Most social network sites and apps require children to be 13 years of age to utilize their services.  Of course, the mechanism for finding this out is simply asking new users  to enter their birthdate when they register.  It doesn’t take a degree in rocket science to realize that many, many young people fabricate their birthdate to meet the age requirement. In addition to that, most social media is created with adult users in mind.  Minors are a bit of an afterthought and so there is often objectionable content that is easy to find. So how do parents cope with and help their child navigate this relatively new and ever-changing online landscape?  After doing a bit of research for our recent Share It Safely : Social Media for Parents and Tweens program here at the library, I have a few ideas:
  1. Lose the attitude:  Most of us do not like change.  But like it or not, things are changing.  Social media is here to stay.  Many jobs and careers require people to have some fluency with social media for professional purposes and this will be even more true for the next generation of workers.

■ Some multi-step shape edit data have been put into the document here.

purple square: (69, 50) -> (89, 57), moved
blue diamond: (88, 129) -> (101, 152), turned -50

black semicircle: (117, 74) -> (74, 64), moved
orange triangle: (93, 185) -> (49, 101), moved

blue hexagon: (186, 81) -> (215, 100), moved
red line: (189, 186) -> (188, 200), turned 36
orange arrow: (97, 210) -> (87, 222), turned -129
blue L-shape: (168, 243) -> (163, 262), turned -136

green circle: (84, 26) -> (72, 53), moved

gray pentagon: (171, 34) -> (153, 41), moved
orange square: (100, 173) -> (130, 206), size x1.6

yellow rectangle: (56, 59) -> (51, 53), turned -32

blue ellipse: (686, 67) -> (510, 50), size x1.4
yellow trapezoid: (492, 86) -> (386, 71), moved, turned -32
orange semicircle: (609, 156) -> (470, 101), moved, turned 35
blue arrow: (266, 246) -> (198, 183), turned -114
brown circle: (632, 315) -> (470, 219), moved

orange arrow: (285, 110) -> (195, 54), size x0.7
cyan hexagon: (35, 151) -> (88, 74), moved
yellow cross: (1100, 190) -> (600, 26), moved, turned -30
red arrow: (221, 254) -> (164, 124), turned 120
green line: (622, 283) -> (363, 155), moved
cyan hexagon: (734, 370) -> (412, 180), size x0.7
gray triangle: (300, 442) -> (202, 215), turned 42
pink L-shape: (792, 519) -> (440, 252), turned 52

Kids will actually need the skills they learn by making YouTube videos or editing and posting photos to Instagram.   With that in mind, parents can stop asking their kids “why?” about wanting social media accounts and start focusing on “when” and “how”.
  1. Stay engaged:  It is impossible to know everything about social media as things are changing from day to day.  And beauty of the Internet is that you don’t have to know everything!  You just have to be able to research new things you hear about.   And the key to hearing about new things is staying engaged with the world.  Read a parenting/technology blog like The Modern Parent blog ( or Cool Mom Tech (   Listen to a podcast like Reply All, a 20 minute talk show about how the Internet is changing our lives (  Check a technology news site like ( to find about new tech. developments.  Talk with other parents and share information.  Once you make a habit of checking in with the tech world, you’ll find it easier to keep up with what your kids are doing online.
  1. Research, research, research:  Once you hear about a new app or a new website that kids might use, learning how to effectively research it is key.  Starting with a quick Google search.  Check the dates on the search results and eliminate any that are over a year old.  Reject any sites or articles that are sponsored by companies and stick to ones that seem to have the most objective content.
  1. Talk, talk, talk:  The best way to let your kids know about your limits and expectations for social media usage is to talk to them!  Start the conversation with them about how you want your family to behave online before they reach middle school.  If you are having trouble thinking through your own expectations for your kids and how they will use technology, I highly recommend reading Janell Burley Hofmann’s book iRules: What Every Tech-Healthy Family Needs to Know about Selfies, Sexting, Gaming, and Growing up.  Upon giving her 13 year old son an iPhone for Christmas, Hofmann wrote up a contract for him that helped her crystallize her vision for her family’s entrance into the tech world. The contract went viral on the Huffington Post and Hofmann’s subsequent book reflects her struggle as a parent to accept the difference technology is making in her children’s world.
  1. Try it out:  We learn best by doing.  If you learn about a new app or social media platform, sign up for it and try it out yourself!  Or better yet, have your kids help you if they are familiar with it. Kids love to show off their knowledge, especially if it eclipses their parents’.  Learn about the privacy settings, the parental controls available to you, and how your kids might benefit from it or not.
Social media may be  a constantly changing phenomenon but it is one that is here to stay.  Even though we now have to think about how are kids are interacting online, the principles of parenting remain the same.  Our children’s online identity should be treated another public persona so the same good manners, basic decency, and common sense we expect outside our homes should prevail. If we stick to those ideals, we should be able to guide our kids into the future.